## [Prompt]
Any picture among the records should be left out, please; retype the rest exactly.
==== Data extracts ====
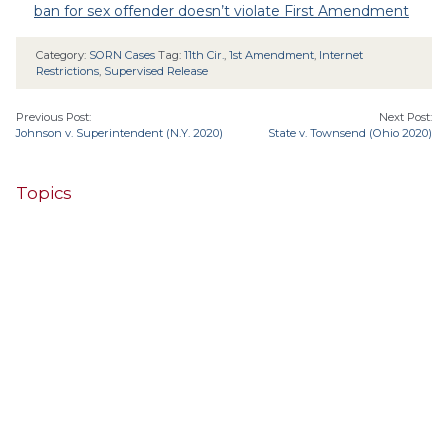
ban for sex offender doesn’t violate First Amendment
Category:
SORN Cases
Tag:
11th Cir.
,
1st Amendment
,
Internet
Restrictions
,
Supervised Release
Previous Post:
Next Post:
Johnson v. Superintendent (N.Y. 2020)
State v. Townsend (Ohio 2020)
Topics
4th Cir.
10th Cir.
2nd Cir.
3rd Cir.
11th Cir.
1st Cir.
7th Cir.
9th Cir.
8th Cir.
6th Cir.
5th Cir.
9th
California
Alaska
Circuit
Arizona
Colorado
Alabama
Florida
Illinois
Indiana
Georgia
D.C. Cir.
Idaho
Connecticut
Iowa
Kansas
Kentucky
Louisiana
Maine
Maryland
Massachusetts
Michigan
Minnesota
Missouri
Mississippi
New Jersey
Montana
Neb.
Nebraska
New Hampshire
New Mexico
New York
North Carolina
Ohio
Oklahoma
North Dakota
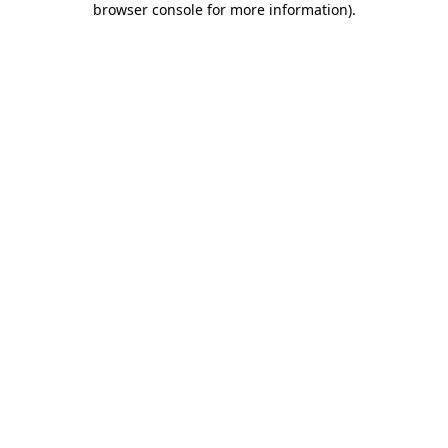
browser console for more information)
.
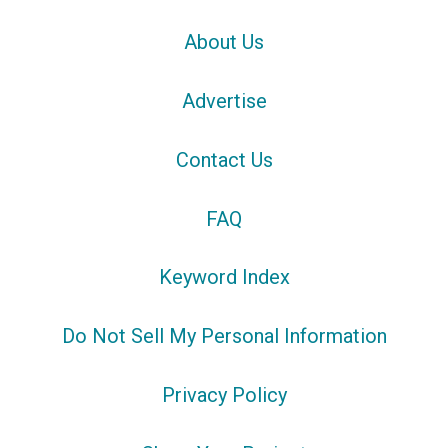
About Us
Advertise
Contact Us
FAQ
Keyword Index
Do Not Sell My Personal Information
Privacy Policy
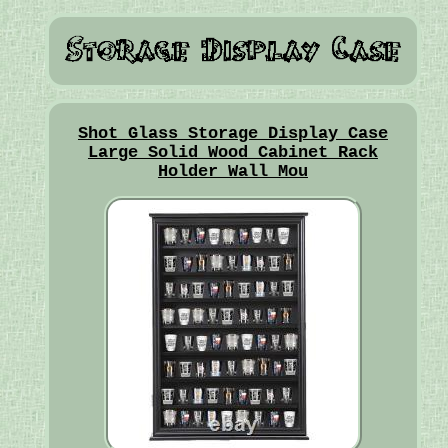
Shot Glass Storage Display Case
Large Solid Wood Cabinet Rack
Holder Wall Mou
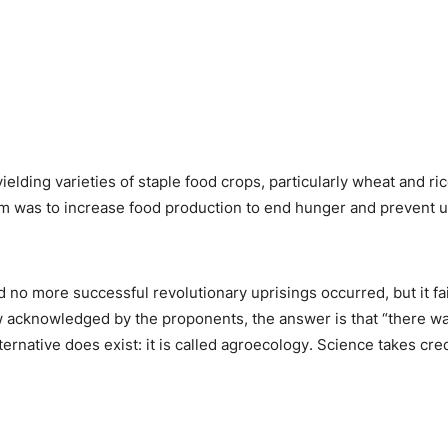
lding varieties of staple food crops, particularly wheat and rice,
im was to increase food production to end hunger and prevent u
d no more successful revolutionary uprisings occurred, but it fa
 acknowledged by the proponents, the answer is that “there was 
 alternative does exist: it is called agroecology. Science takes cr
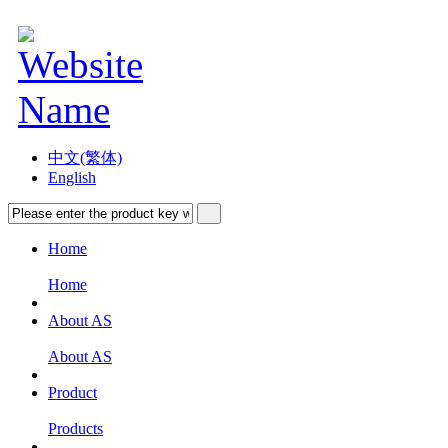
中文(繁体)
English
Home
Home
About AS
About AS
Product
Products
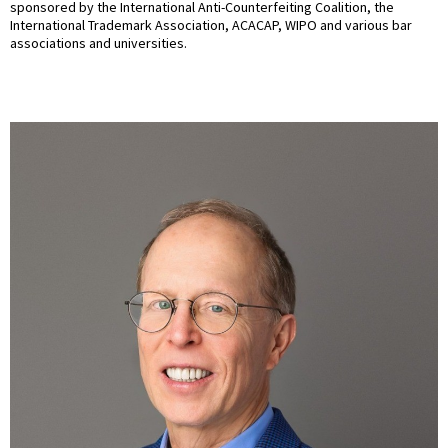
sponsored by the International Anti-Counterfeiting Coalition, the
International Trademark Association, ACACAP, WIPO and various bar
associations and universities.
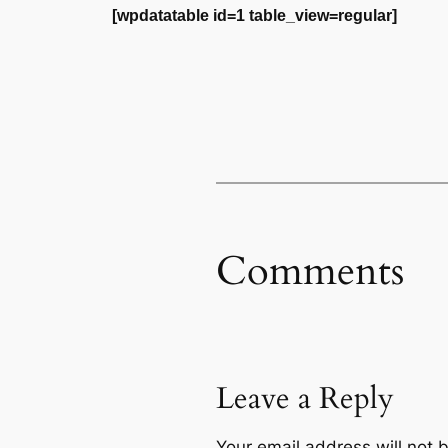
[wpdatatable id=1 table_view=regular]
Comments
Leave a Reply
Your email address will not 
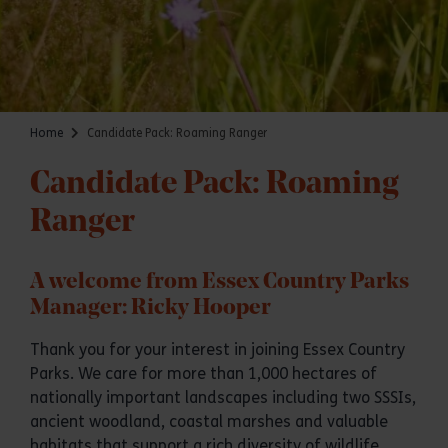
Home
Candidate Pack: Roaming Ranger
Candidate Pack: Roaming
Ranger
A welcome from Essex Country Parks
Manager: Ricky Hooper
Thank you for your interest in joining Essex Country
Parks. We care for more than 1,000 hectares of
nationally important landscapes including two SSSIs,
ancient woodland, coastal marshes and valuable
habitats that support a rich diversity of wildlife.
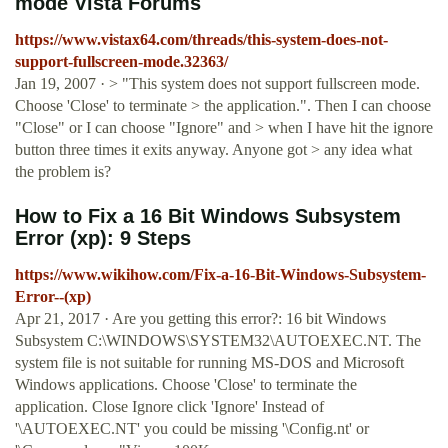
mode Vista Forums
https://www.vistax64.com/threads/this-system-does-not-
support-fullscreen-mode.32363/
Jan 19, 2007 · > "This system does not support fullscreen mode.
Choose 'Close' to terminate > the application.". Then I can choose
"Close" or I can choose "Ignore" and > when I have hit the ignore
button three times it exits anyway. Anyone got > any idea what
the problem is?
How to Fix a 16 Bit Windows Subsystem
Error (xp): 9 Steps
https://www.wikihow.com/Fix-a-16-Bit-Windows-Subsystem-
Error--(xp)
Apr 21, 2017 · Are you getting this error?: 16 bit Windows
Subsystem C:\WINDOWS\SYSTEM32\AUTOEXEC.NT. The
system file is not suitable for running MS-DOS and Microsoft
Windows applications. Choose 'Close' to terminate the
application. Close Ignore click 'Ignore' Instead of
'\AUTOEXEC.NT' you could be missing '\Config.nt' or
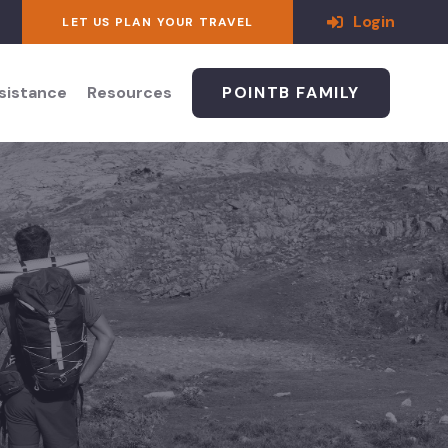
Login
LET US PLAN YOUR TRAVEL
ssistance
Resources
POINTB FAMILY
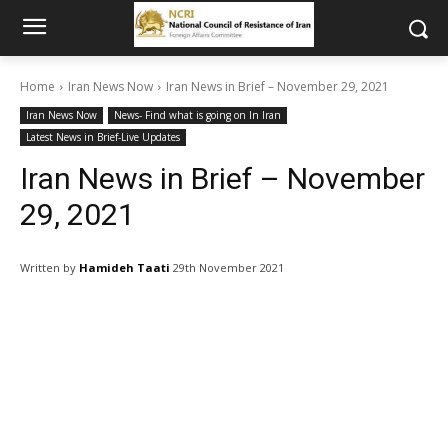
Home
Iran News Now
Iran News in Brief – November 29, 2021
Iran News Now
News- Find what is going on In Iran
Latest News in Brief-Live Updates
Iran News in Brief – November
29, 2021
Written by
Hamideh Taati
29th November 2021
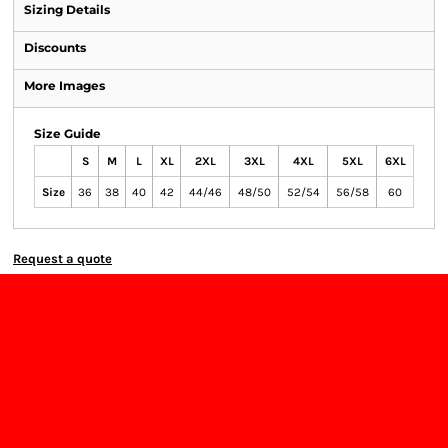
Sizing Details
Discounts
More Images
Size Guide
S
M
L
XL
2XL
3XL
4XL
5XL
6XL
Size
36
38
40
42
44/46
48/50
52/54
56/58
60
Request a quote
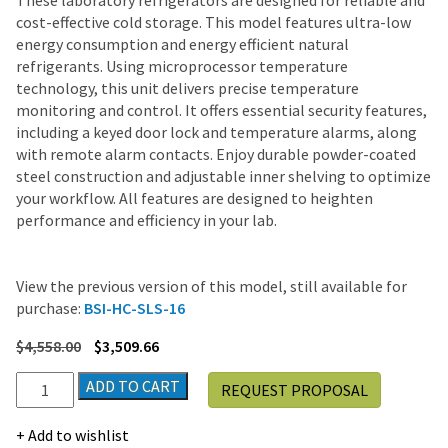
These laboratory refrigerators are designed for reliable and
cost-effective cold storage. This model features ultra-low
energy consumption and energy efficient natural
refrigerants. Using microprocessor temperature
technology, this unit delivers precise temperature
monitoring and control. It offers essential security features,
including a keyed door lock and temperature alarms, along
with remote alarm contacts. Enjoy durable powder-coated
steel construction and adjustable inner shelving to optimize
your workflow. All features are designed to heighten
performance and efficiency in your lab.
View the previous version of this model, still available for
purchase:
BSI-HC-SLS-16
$
4,558.00
$
3,509.66
LabRepCo
ADD TO CART
REQUEST PROPOSAL
Ultra
Series
Add to wishlist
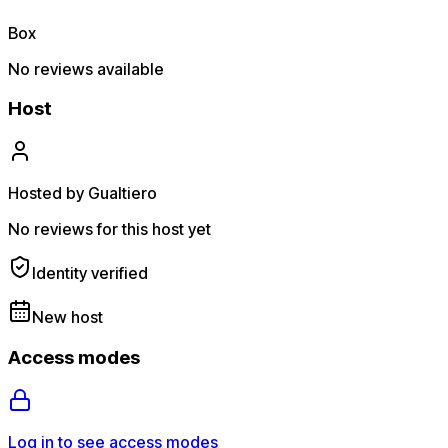
Box
No reviews available
Host
Hosted by Gualtiero
No reviews for this host yet
Identity verified
New host
Access modes
Log in to see access modes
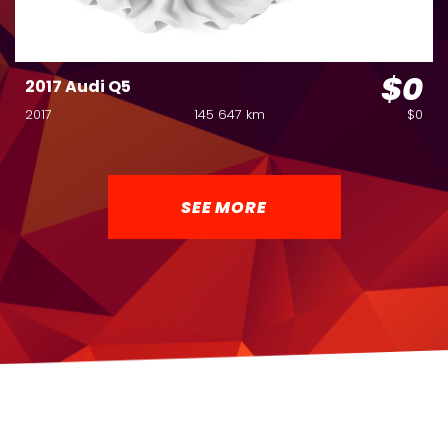
$0
2017 Audi Q5
2017
145 647 km
$0
SEE MORE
====
## [Task response]
ban for sex offender doesn’t violate First Amendment
Category:
SORN Cases
Tag:
11th Cir.
,
1st Amendment
,
Internet
Restrictions
,
Supervised Release
Previous Post:
Next Post:
Johnson v. Superintendent (N.Y. 2020)
State v. Townsend (Ohio 2020)
Topics
4th Cir.
10th Cir.
2nd Cir.
3rd Cir.
11th Cir.
1st Cir.
7th Cir.
9th Cir.
8th Cir.
6th Cir.
5th Cir.
9th
California
Alaska
Circuit
Arizona
Colorado
Alabama
Florida
Illinois
Indiana
Georgia
D.C. Cir.
Idaho
Connecticut
Iowa
Kansas
Kentucky
Louisiana
Maine
Maryland
Massachusetts
Michigan
Minnesota
Missouri
Mississippi
New Jersey
Montana
Neb.
Nebraska
New Hampshire
New Mexico
New York
North Carolina
Ohio
Oklahoma
North Dakota
browser console for more information)
.
About Us
Advertise
Contact Us
FAQ
Keyword Index
Do Not Sell My Personal Information
Privacy Policy
Shot Glass Storage Display Case
Large Solid Wood Cabinet Rack
Holder Wall Mou
lding varieties of staple food crops, particularly wheat and rice,
im was to increase food production to end hunger and prevent u
d no more successful revolutionary uprisings occurred, but it fa
 acknowledged by the proponents, the answer is that “there was 
 alternative does exist: it is called agroecology. Science takes cr
中文(繁体)
English
Home
Home
About AS
About AS
Product
Products
sponsored by the International Anti-Counterfeiting Coalition, the
International Trademark Association, ACACAP, WIPO and various bar
associations and universities.
[wpdatatable id=1 table_view=regular]
Comments
Leave a Reply
Your email address will not 
Home
Candidate Pack: Roaming Ranger
Candidate Pack: Roaming
Ranger
A welcome from Essex Country Parks
Manager: Ricky Hooper
Thank you for your interest in joining Essex Country
Parks. We care for more than 1,000 hectares of
nationally important landscapes including two SSSIs,
ancient woodland, coastal marshes and valuable
habitats that support a rich diversity of wildlife.
mode Vista Forums
https://www.vistax64.com/threads/this-system-does-not-
support-fullscreen-mode.32363/
Jan 19, 2007 · > "This system does not support fullscreen mode.
Choose 'Close' to terminate > the application.". Then I can choose
"Close" or I can choose "Ignore" and > when I have hit the ignore
button three times it exits anyway. Anyone got > any idea what
the problem is?
How to Fix a 16 Bit Windows Subsystem
Error (xp): 9 Steps
https://www.wikihow.com/Fix-a-16-Bit-Windows-Subsystem-
Error--(xp)
Apr 21, 2017 · Are you getting this error?: 16 bit Windows
Subsystem C:\WINDOWS\SYSTEM32\AUTOEXEC.NT. The
system file is not suitable for running MS-DOS and Microsoft
Windows applications. Choose 'Close' to terminate the
application. Close Ignore click 'Ignore' Instead of
'\AUTOEXEC.NT' you could be missing '\Config.nt' or
Login
LET US PLAN YOUR TRAVEL
ssistance
Resources
POINTB FAMILY
Home
Iran News Now
Iran News in Brief – November 29, 2021
Iran News Now
News- Find what is going on In Iran
Latest News in Brief-Live Updates
Iran News in Brief – November
29, 2021
Written by
Hamideh Taati
29th November 2021
Sizing Details
Discounts
More Images
Size Guide
S
M
L
XL
2XL
3XL
4XL
5XL
6XL
Size
36
38
40
42
44/46
48/50
52/54
56/58
60
Request a quote
These laboratory refrigerators are designed for reliable and
cost-effective cold storage. This model features ultra-low
energy consumption and energy efficient natural
refrigerants. Using microprocessor temperature
technology, this unit delivers precise temperature
monitoring and control. It offers essential security features,
including a keyed door lock and temperature alarms, along
with remote alarm contacts. Enjoy durable powder-coated
steel construction and adjustable inner shelving to optimize
your workflow. All features are designed to heighten
performance and efficiency in your lab.
View the previous version of this model, still available for
purchase:
BSI-HC-SLS-16
$
4,558.00
$
3,509.66
LabRepCo
ADD TO CART
REQUEST PROPOSAL
Ultra
Series
Add to wishlist
Box
No reviews available
Host
Hosted by Gualtiero
No reviews for this host yet
Identity verified
New host
Access modes
Log in to see access modes
$0
2017 Audi Q5
2017
145 647 km
$0
SEE MORE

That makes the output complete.